Il flop della «marcia su Roma» dei no-vax

La «marcia su Roma» degli oltranzisti no-vax si ferma al casello. O, al massimo, sul Raccordo anulare. L’appello a invadere la Capitale con i camper naufraga malamente e agli attivisti non resta che accamparsi con un paio di tende canadesi ai piedi dell’Altare della patria, sotto lo sguardo attento delle forze dell’ordine.
A fine giornata arrivano le denunce, compresa quella nei confronti dell’ex generale dei carabinieri Antonio Pappalardo che, a sua volta, respinge le accuse e minaccia di presentare l’ennesima denuncia contro il governo definito «illegittimo».
Si ferma, invece, a Velletri l’altro leader del sedicente «Movimento di Liberazione Nazionale», Nicola Franzoni. L’imprenditore di Massa Carrara passa la mattinata in Questura, dove gli vengono sequestrati i telefonini con cui in questi giorni ha invitato gli attivisti alla disobbedienza civile. Il tutto condito dagli ormai soliti insulti e minacce nei confronti di politici, governo e giornalisti.

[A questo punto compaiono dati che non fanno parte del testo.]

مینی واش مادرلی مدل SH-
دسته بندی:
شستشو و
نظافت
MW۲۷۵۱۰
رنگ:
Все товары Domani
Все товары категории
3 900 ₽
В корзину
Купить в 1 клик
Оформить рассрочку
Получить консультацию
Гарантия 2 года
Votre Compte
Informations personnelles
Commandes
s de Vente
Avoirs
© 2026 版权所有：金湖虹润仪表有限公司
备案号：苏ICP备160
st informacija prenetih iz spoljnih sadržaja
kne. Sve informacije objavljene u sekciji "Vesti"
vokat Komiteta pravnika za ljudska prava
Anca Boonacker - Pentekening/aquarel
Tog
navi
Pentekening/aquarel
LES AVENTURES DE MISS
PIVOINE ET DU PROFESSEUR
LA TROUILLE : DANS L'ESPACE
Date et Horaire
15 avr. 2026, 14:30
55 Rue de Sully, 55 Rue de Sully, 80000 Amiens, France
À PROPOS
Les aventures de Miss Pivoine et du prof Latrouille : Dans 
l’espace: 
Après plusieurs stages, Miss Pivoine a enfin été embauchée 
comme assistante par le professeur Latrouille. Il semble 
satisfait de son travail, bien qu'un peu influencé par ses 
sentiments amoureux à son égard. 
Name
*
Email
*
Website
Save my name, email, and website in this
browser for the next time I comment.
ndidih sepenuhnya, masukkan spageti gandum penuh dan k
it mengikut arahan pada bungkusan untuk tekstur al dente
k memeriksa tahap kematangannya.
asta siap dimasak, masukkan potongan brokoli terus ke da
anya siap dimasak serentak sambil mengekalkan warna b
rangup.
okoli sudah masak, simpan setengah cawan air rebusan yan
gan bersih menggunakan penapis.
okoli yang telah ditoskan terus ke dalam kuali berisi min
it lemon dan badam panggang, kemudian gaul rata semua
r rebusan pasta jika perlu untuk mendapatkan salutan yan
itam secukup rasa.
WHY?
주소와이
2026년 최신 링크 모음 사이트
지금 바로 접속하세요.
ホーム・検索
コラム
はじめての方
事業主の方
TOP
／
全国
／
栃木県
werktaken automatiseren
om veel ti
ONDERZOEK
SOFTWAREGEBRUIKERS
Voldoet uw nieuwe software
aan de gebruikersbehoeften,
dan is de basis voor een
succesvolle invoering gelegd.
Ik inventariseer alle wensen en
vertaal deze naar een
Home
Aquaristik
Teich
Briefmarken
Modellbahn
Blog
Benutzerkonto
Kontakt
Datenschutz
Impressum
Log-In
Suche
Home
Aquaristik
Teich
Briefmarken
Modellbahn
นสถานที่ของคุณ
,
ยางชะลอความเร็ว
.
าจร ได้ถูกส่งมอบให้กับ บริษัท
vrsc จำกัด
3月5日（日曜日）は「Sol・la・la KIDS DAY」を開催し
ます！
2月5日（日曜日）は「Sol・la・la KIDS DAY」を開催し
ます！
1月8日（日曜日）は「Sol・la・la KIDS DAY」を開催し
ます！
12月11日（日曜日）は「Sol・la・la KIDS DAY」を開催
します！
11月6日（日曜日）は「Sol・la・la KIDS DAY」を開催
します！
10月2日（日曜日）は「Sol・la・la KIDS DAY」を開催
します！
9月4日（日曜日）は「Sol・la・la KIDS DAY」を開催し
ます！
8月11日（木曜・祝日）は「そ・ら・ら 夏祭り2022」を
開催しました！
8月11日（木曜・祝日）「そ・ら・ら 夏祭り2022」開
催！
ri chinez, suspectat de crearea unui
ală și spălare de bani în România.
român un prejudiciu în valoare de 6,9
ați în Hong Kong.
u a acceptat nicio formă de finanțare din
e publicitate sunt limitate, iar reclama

Intanto non accenna a placarsi il dibattito sul Green pass, alla vigilia dell’obbligo per i lavoratori over 50 che scatterà proprio domani. Per il sottosegretario alla Salute Pierpaolo Sileri e l’esperto Fabrizio Pregliasco in primis, è ancora prematuro eliminare il certificato, mentre sarebbe «necessaria» una rimodulazione, anche in considerazione dell’ormai costante calo della curva dei contagi. Il segretario della Lega, Matteo Salvini, e la leader di Fratelli d’Italia, Giorgia Meloni, spingono invece per l’eliminazione da subito o, al più tardi, dal 31 marzo, quando scadrà lo stato di emergenza.
A tenere banco oggi, però, è stata la manifestazione del neonato movimento di Pappalardo e Franzoni. Proprio nel giorno in cui sono arrivate sanzioni fino a 4.000 euro per i promotori e i partecipanti del corteo, non preannunciato, di sabato scorso a Trieste. Quella che, nei piani, sarebbe dovuta essere la «marcia su Roma» si risolve in una passeggiata in centro, sulla scia di quanto realizzato in passato dai vecchi movimenti guidati dall’inossidabile ex generale, e sottosegretario, Pappalardo: prima i Forconi, poi i Gilet arancioni e oggi il Movimento di Liberazione Nazionale. Con i Pratoni del Vivaro, ai Castelli Romani, bloccati dalla Questura, gli attivisti avevano deciso di trovarsi direttamente a Roma, prima organizzando una tre giorni di caos nella Capitale, poi «accontentandosi» di un sit-in al Circo Massimo. Dove, però, non sono mai arrivati. Le forze dell’ordine hanno scortato gli «uomini» di Pappalardo a piazza Venezia, dove poi il generale ha tentato di prendere provocatoriamente un caffè senza Green pass, accontentandosi, però, del takeaway.
Qualche centinaio di persone ha presidiato la piazza innalzando al cielo il tricolore. Prima avevano tentato di avanzare con i camper, finendo però bloccati dalle forze dell’ordine che li hanno identificati. Ma il dramma è stato vissuto sui social. Il canale Telegram di Franzoni, orfano dei video del suo leader, si riempie in fretta di appelli e critiche contro l’organizzazione, con qualcuno che giura anche di aver visto Pappalardo sedersi a pranzo al ristorante esibendo il tanto detestato Green pass. Nell’ultimo suo video, Franzoni - già denunciato in passato per manifestazioni non autorizzate - annunciava di essere «circondato» dalla polizia. «Mi stanno portando via, sono dieci poliziotti, io ho già chiamato il mio avvocato - le sue parole -. E’ una eresia, neanche una manifestazione di protesta si può organizzare». «Ci hanno bloccato altrimenti saremmo stati milioni in piazza», le parole invece di Pappalardo, fermato prima al casello di Monteporzio Catone, vicino Roma, e poi a piazza Venezia da dove ha denunciato l’impossibilità di organizzare il previsto comizio del suo ennesimo movimento. Dalla piazza si sono alzati i cori contro le forze dell’ordine e il governo, mentre sui social rimbalzava l’appello a non rilasciare interviste. «Non abbiamo la potenza numerica per portare avanti questa manifestazione ma ci ascolteranno», ammette il leader dei no vax di Torino, Marco Liccione. Al quale rispondono i manifestanti: «La gente come noi non molla mai». Salvo poi ritirarsi alla spicciolata alle prime gocce di pioggia, lasciando una sparuta rappresentanza a presidiare la protesta.